L'homme est retrouvé par la gendarmerie, le corps revêtu d'une pellicule de glace, le ventre ouvert, un poupon à l'intérieur. Plusieurs mois plus tard, un second assassinat a lieu. Cette fois, il s'agit d'un jeune dealer, employé municipal vu la veille par Martin Servaz, suspendu par sa hiérarchie, et qui s'est précipité sur place à la recherche de son ex petite-amie Marianne disparue depuis huit ans.
L'affaire pourrait s'arrêter là, mais elle se passe dans une vallée. Une vallée qui se retrouve bloquée par un effondrement sciemment organisé. En effet, un éboulement empêche les habitants de sortir. Et voilà qu'un troisième mort fait son apparition. Il s'agit du père de la seconde victime, un gynécologue qui avortait des prostituées. Cette fois, le ou les meurtriers lui ont coupé les testicules. Quant à Martin Servaz, il vient de découvrir son prénom écrit sur une vieille bâtisse en ruine et vient d'apprendre que Marianne, son ex, a été retenue dans une maison de la vallée.
La vallée où la population semble cacher de sombres mystères et secrets. Et si le ou les meurtriers se cachait(ent) parmi ces gens ? Que penser du comportement de la psychologue, de la maire, du professeur, du minier, du moine de la vallée ? Et les autres, qu'ont-ils à dissimuler ?
Avec "La Vallée", Bernard Minier nous sert un bon thriller, bien maîtrisé, avec une fin qui dénote, mais qui n'est pas exceptionnelle pour autant même si elle est inattendue. On s'attache aux différents personnages, et tous sont bien campés. On vit avec eux dans cette Vallée intrigante qui finit en huis clos.
Si j'ai bien aimée l'intrigue, j'ai par moment moins aimé le style rédactionnel de l'auteur, qui n'hésite pas, pour faire "plus fun" (c'est un peu la mode) de faire des phrases en omettant les pronoms, donnant un mouvement de saccade à son histoire pour marquer sûrement la tension ressentie par les personnages. Malgré ce hiatus ou bémol (chacun choisira), je me suis laissée entrainer dans l'intrigue assez facilement et j'ai plutôt passé un bon moment à lire ce thriller de Bernard Minier qui était pour moi, le premier.
J'en lirais sûrement d'autres afin de mieux découvrir les aventures et les affres de son héros, Martin Servaz.
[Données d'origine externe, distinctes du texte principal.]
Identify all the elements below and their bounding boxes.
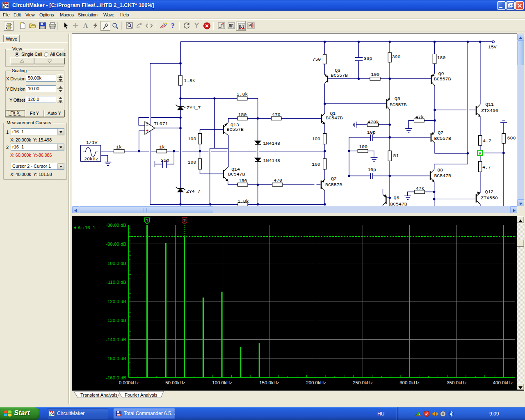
svg-text:1N4148: 1N4148 — [263, 158, 281, 163]
svg-text:Q9: Q9 — [438, 71, 444, 76]
svg-text:Q11: Q11 — [485, 102, 494, 107]
svg-text:Transient Analysis: Transient Analysis — [80, 393, 118, 397]
svg-text:BC557B: BC557B — [390, 102, 407, 107]
svg-text:TL071: TL071 — [154, 121, 168, 126]
svg-text:Q8: Q8 — [437, 167, 443, 173]
svg-text:BC557B: BC557B — [331, 73, 348, 78]
svg-text:400.0kHz: 400.0kHz — [493, 380, 513, 385]
svg-text:100: 100 — [371, 72, 380, 77]
svg-text:Q14: Q14 — [231, 167, 240, 172]
svg-text:4.7: 4.7 — [483, 138, 491, 144]
svg-text:250.0kHz: 250.0kHz — [353, 380, 373, 385]
svg-text:150: 150 — [238, 112, 247, 117]
svg-text:BC547B: BC547B — [390, 201, 407, 207]
svg-text:100.0kHz: 100.0kHz — [212, 380, 232, 385]
svg-text:350.0kHz: 350.0kHz — [447, 380, 467, 385]
svg-text:100: 100 — [312, 162, 320, 167]
svg-text:BC557B: BC557B — [227, 127, 244, 132]
svg-text:0.000kHz: 0.000kHz — [119, 380, 139, 385]
svg-text:4.7: 4.7 — [482, 164, 491, 170]
svg-text:A: r16_1: A: r16_1 — [78, 225, 95, 230]
svg-text:BC557B: BC557B — [434, 76, 451, 82]
svg-text:1.8k: 1.8k — [237, 199, 249, 204]
svg-text:390: 390 — [392, 54, 401, 59]
svg-text:150: 150 — [239, 178, 247, 183]
svg-text:Q7: Q7 — [438, 130, 443, 135]
svg-text:470k: 470k — [368, 119, 379, 125]
svg-text:1: 1 — [146, 219, 148, 223]
svg-text:-1/1V: -1/1V — [83, 140, 98, 145]
svg-text:Fourier Analysis: Fourier Analysis — [125, 393, 158, 397]
svg-text:50.00kHz: 50.00kHz — [165, 380, 185, 385]
svg-text:ZY4_7: ZY4_7 — [186, 189, 201, 194]
svg-text:1k: 1k — [159, 144, 165, 150]
svg-text:A: A — [83, 22, 88, 29]
svg-text:470: 470 — [272, 112, 281, 117]
svg-text:A: A — [479, 151, 482, 156]
svg-text:600: 600 — [507, 135, 516, 141]
svg-text:100: 100 — [188, 160, 196, 165]
svg-text:1k: 1k — [116, 144, 122, 150]
svg-text:?: ? — [171, 22, 175, 29]
svg-text:2: 2 — [183, 219, 186, 223]
svg-text:100: 100 — [359, 144, 368, 149]
svg-text:20kHz: 20kHz — [84, 156, 98, 162]
svg-text:Q12: Q12 — [485, 189, 494, 194]
svg-text:750: 750 — [313, 57, 321, 62]
svg-text:100: 100 — [312, 136, 320, 142]
svg-text:47k: 47k — [416, 186, 425, 191]
svg-text:BC547B: BC547B — [434, 173, 451, 178]
svg-text:470: 470 — [274, 178, 282, 183]
svg-text:-160.0 dB: -160.0 dB — [106, 375, 126, 380]
svg-text:-130.0 dB: -130.0 dB — [106, 318, 126, 323]
svg-text:1.8k: 1.8k — [184, 78, 195, 83]
svg-text:Q2: Q2 — [331, 176, 337, 181]
svg-text:-90.00 dB: -90.00 dB — [106, 242, 126, 247]
svg-text:ZY4_7: ZY4_7 — [187, 105, 201, 110]
svg-text:Q6: Q6 — [394, 195, 399, 201]
svg-text:15V: 15V — [488, 44, 497, 50]
svg-text:BC557B: BC557B — [325, 182, 342, 187]
svg-text:BC547B: BC547B — [326, 115, 343, 121]
svg-text:47k: 47k — [415, 114, 424, 120]
svg-text:22p: 22p — [161, 158, 169, 163]
svg-text:180: 180 — [437, 55, 446, 60]
svg-text:-80.00 dB: -80.00 dB — [106, 223, 126, 228]
svg-text:ZTX450: ZTX450 — [481, 108, 498, 113]
svg-text:-100.0 dB: -100.0 dB — [106, 261, 126, 266]
svg-text:33p: 33p — [364, 56, 372, 61]
svg-text:BC557B: BC557B — [434, 136, 451, 141]
svg-text:100: 100 — [188, 136, 196, 142]
svg-text:1.8k: 1.8k — [237, 91, 248, 97]
svg-text:1N4148: 1N4148 — [263, 141, 281, 146]
svg-text:10p: 10p — [367, 130, 376, 135]
svg-text:51: 51 — [393, 153, 399, 158]
svg-text:ZTX550: ZTX550 — [481, 195, 498, 201]
svg-text:Q5: Q5 — [395, 96, 400, 101]
svg-text:300.0kHz: 300.0kHz — [399, 380, 420, 385]
svg-text:150.0kHz: 150.0kHz — [259, 380, 279, 385]
svg-text:10p: 10p — [368, 167, 376, 172]
svg-text:BC547B: BC547B — [228, 171, 245, 177]
svg-text:-120.0 dB: -120.0 dB — [106, 299, 126, 304]
svg-text:-150.0 dB: -150.0 dB — [106, 356, 126, 361]
svg-text:-140.0 dB: -140.0 dB — [106, 337, 126, 342]
svg-text:200.0kHz: 200.0kHz — [306, 380, 326, 385]
svg-text:-110.0 dB: -110.0 dB — [106, 280, 126, 285]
Donc, vous l'aurez compris, même si l'on retrouve dans "La Vallée" des personnages déjà rencontrés dans d'autres histoires, rien ne vous empêche de lire celui-ci à part.
Ce livre a donc été plutôt une belle rencontre même si ce n'est pas pour moi le thriller de l'année, il n'en demeure pas moins efficace et bien traité.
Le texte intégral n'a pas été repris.